### Provided records
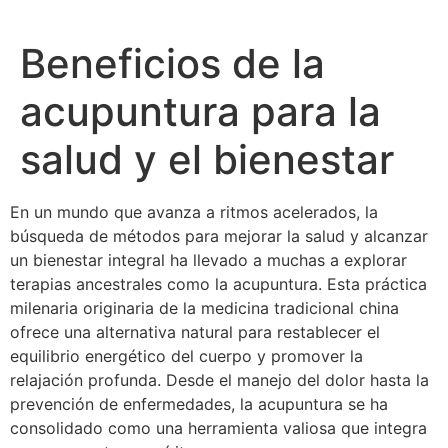
Beneficios de la
acupuntura para la
salud y el bienestar
En un mundo que avanza a ritmos acelerados, la
búsqueda de métodos para mejorar la salud y alcanzar
un bienestar integral ha llevado a muchas a explorar
terapias ancestrales como la acupuntura. Esta práctica
milenaria originaria de la medicina tradicional china
ofrece una alternativa natural para restablecer el
equilibrio energético del cuerpo y promover la
relajación profunda. Desde el manejo del dolor hasta la
prevención de enfermedades, la acupuntura se ha
consolidado como una herramienta valiosa que integra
######
= Required action =
Pictures are to be excluded; all other material must be transcribed exactly.

= Answer space =
Beneficios de la
acupuntura para la
salud y el bienestar
En un mundo que avanza a ritmos acelerados, la
búsqueda de métodos para mejorar la salud y alcanzar
un bienestar integral ha llevado a muchas a explorar
terapias ancestrales como la acupuntura. Esta práctica
milenaria originaria de la medicina tradicional china
ofrece una alternativa natural para restablecer el
equilibrio energético del cuerpo y promover la
relajación profunda. Desde el manejo del dolor hasta la
prevención de enfermedades, la acupuntura se ha
consolidado como una herramienta valiosa que integra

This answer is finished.